Traditional burial does not tread lightly on the earth. Embalming chemicals eventually reach the soil and from there, the ground water. Ornate caskets use large amounts of hardwoods, metals, plastics and synthetic fabrics. Most caskets are placed into concrete burial vaults, which lengthens decomposition time.

Cremation is seen as the more environmentally friendly option, but it, too, comes at an environmental cost. A single cremation requires the equivalent of two SUV tanks of fuel, and the process releases CO and CO2 into the atmosphere, as well as mercury vapour from amalgam dental fillings. Newer methods such as alkaline hydrolysis (essentially liquefication by water and lye) are touted as more environmentally friendly than cremation by fire. But while the process is legal in Saskatchewan, Ontario and Quebec, Alberta has yet to approve it.

That’s not to say Calgarians aren’t concerned about the environmental impact of death. During the community engagement phase of planning for the new Prairie Sky Cemetery, many people expressed interest in green burial, a process that eschews embalming and individual headstones, and requires that caskets be made of natural materials. But that interest hasn’t yet radically changed policy.
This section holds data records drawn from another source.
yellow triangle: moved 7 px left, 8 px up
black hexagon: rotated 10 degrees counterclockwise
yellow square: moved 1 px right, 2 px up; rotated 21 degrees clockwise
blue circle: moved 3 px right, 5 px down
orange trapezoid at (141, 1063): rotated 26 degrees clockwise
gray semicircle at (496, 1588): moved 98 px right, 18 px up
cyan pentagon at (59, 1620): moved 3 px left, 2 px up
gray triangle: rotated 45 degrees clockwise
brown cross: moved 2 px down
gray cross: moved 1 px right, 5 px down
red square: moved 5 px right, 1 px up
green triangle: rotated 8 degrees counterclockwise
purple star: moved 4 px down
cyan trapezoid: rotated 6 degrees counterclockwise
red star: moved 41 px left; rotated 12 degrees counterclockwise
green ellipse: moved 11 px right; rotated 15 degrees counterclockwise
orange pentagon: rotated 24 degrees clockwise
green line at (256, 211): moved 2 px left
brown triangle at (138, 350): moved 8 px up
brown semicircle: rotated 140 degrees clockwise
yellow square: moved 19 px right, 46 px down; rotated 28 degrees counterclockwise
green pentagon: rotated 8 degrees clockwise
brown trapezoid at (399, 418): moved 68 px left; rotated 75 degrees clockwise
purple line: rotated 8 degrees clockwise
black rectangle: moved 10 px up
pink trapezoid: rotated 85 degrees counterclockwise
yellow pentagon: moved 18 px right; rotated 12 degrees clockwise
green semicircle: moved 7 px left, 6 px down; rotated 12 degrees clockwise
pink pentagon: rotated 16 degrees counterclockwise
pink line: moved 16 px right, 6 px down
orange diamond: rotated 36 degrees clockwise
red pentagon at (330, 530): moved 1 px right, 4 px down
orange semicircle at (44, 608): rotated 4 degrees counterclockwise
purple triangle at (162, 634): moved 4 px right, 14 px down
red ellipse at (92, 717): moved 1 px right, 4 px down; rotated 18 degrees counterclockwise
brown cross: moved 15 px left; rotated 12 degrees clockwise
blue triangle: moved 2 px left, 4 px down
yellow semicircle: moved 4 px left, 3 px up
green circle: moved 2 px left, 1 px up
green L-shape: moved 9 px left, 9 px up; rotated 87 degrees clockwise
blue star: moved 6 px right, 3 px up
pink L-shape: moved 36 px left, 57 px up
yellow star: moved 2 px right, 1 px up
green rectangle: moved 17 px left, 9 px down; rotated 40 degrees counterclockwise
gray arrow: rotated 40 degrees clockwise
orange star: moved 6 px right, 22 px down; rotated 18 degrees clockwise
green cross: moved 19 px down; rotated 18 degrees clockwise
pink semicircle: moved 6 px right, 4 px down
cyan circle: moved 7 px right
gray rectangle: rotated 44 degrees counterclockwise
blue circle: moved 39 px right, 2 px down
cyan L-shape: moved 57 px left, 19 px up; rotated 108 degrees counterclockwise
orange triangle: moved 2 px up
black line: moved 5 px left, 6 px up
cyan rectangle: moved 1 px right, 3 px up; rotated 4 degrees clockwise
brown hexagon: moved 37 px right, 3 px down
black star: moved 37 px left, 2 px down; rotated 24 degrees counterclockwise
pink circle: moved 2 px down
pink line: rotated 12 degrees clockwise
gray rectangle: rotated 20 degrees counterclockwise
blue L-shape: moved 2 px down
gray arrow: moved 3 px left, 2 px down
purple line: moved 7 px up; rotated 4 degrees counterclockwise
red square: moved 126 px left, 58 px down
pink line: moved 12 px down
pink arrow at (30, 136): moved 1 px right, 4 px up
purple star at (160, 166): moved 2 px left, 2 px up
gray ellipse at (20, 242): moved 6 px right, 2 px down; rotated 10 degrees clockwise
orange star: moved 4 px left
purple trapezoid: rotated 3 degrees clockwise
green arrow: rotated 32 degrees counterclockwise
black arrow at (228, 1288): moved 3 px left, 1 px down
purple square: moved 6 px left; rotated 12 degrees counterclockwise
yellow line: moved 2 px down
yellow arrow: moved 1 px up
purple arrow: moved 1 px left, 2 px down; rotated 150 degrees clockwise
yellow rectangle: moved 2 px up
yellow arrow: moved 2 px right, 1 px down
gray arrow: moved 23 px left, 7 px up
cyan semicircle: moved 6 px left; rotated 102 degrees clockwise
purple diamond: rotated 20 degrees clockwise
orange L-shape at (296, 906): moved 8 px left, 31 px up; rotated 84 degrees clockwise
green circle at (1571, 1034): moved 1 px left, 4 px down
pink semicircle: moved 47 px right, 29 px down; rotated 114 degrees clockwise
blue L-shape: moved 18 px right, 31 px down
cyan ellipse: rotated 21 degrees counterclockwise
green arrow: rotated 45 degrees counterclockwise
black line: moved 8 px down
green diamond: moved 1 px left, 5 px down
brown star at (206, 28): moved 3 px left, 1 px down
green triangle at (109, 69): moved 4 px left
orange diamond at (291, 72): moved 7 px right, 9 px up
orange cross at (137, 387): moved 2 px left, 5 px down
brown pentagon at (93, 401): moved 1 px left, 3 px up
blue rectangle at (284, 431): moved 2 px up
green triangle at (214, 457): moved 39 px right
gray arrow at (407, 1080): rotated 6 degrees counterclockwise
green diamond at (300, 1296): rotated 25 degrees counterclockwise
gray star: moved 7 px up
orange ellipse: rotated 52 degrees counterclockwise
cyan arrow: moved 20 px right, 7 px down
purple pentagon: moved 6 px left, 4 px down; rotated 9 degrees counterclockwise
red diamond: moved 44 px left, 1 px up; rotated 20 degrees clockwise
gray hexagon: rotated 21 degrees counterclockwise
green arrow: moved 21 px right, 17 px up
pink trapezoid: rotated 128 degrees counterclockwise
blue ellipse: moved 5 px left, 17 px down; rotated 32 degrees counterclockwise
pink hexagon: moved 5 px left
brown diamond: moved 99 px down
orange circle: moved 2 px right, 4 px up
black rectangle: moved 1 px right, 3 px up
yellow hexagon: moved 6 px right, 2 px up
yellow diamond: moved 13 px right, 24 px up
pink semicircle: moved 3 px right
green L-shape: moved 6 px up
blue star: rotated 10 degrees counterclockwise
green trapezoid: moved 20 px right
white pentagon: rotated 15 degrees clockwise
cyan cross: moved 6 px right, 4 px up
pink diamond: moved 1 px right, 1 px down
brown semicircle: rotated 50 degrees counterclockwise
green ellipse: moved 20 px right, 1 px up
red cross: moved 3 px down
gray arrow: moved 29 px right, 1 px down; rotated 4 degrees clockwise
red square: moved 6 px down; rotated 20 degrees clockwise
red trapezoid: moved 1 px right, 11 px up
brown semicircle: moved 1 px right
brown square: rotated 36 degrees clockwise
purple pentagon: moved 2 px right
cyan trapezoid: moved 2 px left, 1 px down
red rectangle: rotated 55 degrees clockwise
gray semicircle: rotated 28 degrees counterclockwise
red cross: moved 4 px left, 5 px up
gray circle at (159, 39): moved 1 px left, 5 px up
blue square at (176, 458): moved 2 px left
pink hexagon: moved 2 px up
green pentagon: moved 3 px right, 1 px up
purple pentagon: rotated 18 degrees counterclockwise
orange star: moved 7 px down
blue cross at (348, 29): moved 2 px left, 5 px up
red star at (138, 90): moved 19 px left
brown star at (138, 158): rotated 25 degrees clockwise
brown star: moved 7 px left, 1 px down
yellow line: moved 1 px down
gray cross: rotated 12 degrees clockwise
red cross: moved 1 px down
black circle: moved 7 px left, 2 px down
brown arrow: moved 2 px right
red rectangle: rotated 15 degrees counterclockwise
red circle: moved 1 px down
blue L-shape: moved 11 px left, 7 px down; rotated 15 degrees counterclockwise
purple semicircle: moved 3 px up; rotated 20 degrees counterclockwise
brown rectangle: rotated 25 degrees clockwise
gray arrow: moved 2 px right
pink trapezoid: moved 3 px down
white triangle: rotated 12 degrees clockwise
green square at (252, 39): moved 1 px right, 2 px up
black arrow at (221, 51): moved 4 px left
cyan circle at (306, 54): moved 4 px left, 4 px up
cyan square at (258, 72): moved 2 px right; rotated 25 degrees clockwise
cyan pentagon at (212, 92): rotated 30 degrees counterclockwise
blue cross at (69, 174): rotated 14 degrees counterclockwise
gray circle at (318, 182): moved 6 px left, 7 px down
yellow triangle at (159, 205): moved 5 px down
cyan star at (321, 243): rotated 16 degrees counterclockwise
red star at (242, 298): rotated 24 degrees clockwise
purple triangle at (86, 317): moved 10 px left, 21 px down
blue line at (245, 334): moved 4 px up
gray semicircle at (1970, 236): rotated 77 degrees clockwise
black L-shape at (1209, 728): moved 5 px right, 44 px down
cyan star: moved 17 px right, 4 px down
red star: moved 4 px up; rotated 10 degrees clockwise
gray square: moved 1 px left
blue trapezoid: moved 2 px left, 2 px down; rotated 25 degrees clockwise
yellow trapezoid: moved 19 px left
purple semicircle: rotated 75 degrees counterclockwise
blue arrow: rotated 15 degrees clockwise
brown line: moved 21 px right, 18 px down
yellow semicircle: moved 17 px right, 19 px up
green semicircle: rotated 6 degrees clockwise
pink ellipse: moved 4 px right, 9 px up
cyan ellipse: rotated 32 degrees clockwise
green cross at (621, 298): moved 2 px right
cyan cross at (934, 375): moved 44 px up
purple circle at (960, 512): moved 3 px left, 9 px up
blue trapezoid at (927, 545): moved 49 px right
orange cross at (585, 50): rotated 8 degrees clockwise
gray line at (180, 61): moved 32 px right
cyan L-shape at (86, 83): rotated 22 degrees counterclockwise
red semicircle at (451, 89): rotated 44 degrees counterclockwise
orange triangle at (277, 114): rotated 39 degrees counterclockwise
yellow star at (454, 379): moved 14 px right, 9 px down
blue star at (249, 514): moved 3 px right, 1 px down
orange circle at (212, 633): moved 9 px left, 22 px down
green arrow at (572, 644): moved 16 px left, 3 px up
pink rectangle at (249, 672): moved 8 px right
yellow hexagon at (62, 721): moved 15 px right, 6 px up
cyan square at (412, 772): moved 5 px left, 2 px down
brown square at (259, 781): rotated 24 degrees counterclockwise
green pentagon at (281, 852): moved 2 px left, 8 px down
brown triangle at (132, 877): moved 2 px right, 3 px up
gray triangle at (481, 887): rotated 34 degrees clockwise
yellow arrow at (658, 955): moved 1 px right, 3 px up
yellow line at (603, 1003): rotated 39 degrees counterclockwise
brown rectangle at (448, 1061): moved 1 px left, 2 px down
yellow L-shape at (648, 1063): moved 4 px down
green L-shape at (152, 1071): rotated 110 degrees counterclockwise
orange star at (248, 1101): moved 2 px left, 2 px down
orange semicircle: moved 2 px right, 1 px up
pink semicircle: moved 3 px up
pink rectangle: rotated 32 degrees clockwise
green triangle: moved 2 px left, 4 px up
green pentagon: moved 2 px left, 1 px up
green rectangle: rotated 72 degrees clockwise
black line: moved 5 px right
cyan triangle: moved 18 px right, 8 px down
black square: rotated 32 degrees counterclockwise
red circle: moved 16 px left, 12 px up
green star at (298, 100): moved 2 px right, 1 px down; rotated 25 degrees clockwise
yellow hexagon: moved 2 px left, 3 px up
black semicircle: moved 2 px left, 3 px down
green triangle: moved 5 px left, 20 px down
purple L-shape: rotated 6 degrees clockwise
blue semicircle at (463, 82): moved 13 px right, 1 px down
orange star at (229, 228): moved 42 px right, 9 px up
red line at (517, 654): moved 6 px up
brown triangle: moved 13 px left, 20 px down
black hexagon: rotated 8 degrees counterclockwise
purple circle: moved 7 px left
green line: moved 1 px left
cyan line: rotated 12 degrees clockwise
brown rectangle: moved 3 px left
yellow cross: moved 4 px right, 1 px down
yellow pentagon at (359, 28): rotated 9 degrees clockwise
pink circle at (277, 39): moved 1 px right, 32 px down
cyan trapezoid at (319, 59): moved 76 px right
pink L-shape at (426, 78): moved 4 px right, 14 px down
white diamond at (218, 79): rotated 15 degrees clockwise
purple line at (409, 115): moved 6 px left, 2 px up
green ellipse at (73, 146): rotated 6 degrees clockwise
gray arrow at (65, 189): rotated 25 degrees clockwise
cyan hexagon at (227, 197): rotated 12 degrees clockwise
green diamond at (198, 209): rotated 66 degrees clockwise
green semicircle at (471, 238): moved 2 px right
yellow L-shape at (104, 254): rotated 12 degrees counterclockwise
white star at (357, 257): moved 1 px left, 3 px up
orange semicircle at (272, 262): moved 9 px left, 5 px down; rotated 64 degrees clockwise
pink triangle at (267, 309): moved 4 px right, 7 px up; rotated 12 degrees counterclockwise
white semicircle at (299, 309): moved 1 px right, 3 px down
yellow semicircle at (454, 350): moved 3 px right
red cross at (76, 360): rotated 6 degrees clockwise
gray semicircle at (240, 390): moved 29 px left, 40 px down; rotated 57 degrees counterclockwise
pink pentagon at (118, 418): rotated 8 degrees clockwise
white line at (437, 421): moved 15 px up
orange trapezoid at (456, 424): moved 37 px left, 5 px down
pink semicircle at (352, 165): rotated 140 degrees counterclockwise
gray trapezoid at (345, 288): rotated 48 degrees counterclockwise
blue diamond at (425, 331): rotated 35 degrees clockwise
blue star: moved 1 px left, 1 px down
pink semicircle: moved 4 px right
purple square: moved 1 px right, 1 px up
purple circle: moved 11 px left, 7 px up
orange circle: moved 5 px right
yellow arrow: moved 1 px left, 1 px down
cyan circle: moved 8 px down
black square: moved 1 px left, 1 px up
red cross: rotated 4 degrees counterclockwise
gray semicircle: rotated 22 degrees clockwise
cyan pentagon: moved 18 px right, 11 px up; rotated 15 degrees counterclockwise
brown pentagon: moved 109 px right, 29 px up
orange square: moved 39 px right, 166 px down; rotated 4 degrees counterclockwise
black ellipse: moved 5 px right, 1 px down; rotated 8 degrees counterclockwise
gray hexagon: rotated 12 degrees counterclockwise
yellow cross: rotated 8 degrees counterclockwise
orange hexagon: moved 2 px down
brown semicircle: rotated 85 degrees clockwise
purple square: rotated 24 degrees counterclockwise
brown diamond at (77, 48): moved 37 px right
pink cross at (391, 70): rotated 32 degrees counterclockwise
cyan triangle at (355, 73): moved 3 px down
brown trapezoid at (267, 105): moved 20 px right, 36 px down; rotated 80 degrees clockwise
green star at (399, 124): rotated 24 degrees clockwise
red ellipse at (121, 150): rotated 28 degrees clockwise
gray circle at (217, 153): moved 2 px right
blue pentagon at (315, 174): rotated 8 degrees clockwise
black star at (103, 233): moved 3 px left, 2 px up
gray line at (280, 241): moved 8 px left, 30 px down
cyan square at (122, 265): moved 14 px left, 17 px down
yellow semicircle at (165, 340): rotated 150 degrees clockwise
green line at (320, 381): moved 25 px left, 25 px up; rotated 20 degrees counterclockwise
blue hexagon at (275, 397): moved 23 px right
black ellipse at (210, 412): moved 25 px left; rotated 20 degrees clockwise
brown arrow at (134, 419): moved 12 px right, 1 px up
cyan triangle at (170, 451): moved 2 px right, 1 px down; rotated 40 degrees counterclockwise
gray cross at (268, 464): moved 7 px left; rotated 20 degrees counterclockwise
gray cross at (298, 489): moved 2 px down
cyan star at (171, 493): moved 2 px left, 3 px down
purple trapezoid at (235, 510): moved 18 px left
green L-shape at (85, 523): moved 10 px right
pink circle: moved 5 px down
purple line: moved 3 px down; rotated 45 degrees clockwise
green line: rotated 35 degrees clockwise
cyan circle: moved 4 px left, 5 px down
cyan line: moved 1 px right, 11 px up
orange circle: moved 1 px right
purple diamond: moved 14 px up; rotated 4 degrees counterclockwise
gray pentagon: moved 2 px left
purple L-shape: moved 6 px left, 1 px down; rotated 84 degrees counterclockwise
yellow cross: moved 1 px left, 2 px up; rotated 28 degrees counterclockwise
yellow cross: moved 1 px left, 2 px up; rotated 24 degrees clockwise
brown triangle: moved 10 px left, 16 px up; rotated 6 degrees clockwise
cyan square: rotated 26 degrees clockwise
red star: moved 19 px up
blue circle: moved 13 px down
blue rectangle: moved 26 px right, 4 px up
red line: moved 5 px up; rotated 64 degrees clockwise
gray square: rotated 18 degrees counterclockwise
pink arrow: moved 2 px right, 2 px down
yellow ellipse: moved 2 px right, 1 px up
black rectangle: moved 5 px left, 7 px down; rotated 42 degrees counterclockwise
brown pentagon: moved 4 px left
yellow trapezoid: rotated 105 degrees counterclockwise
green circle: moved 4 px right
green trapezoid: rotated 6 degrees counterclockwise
“[Canada] is still largely in the stage of people being very curious. It has not yet reached the stage where interest has transitioned into a surge in demand for green burials,” says Catriona Hearn. As a senior associate with LEES + Associates, which designs and constructs cemeteries, Hearn has worked on a number of cemetery projects including Queen’s Park. She is also a volunteer with the Green Burial Society of Canada. There are hopeful signs, though. Unlike most municipalities, Calgary doesn’t require the use of concrete burial vaults or liners, so Queen’s Park can already accommodate green-er burials, and many funeral homes in Calgary offer green casket options made from more readily biodegradable materials. The Prairie Sky Cemetery will offer a dedicated green burial area, with unmarked graves and natural landscaping, and this may increase the demand for these options. But while green burials leave a lighter footprint than traditional burials, they still require land.

Queen’s Park Cemetery is next to a dog park. In 2018, a plan to expand the cemetery by annexing the park met with opposition and ultimately did not proceed. Photography by Julya Hajnoczky.

 

The Land Problem

Land: it’s a problem in Calgary, but not because we don’t have enough of it. The problem is that there is so much of it, we’ve sprawled across it, the way toddlers sprawl across their parents’ beds in the middle of the night. New subdivisions keep stretching their tentacles further and further into the north and the south. Parks sprawl. Roads sprawl. And cemeteries that were built when Calgary had one-fifteenth of our current population sprawl.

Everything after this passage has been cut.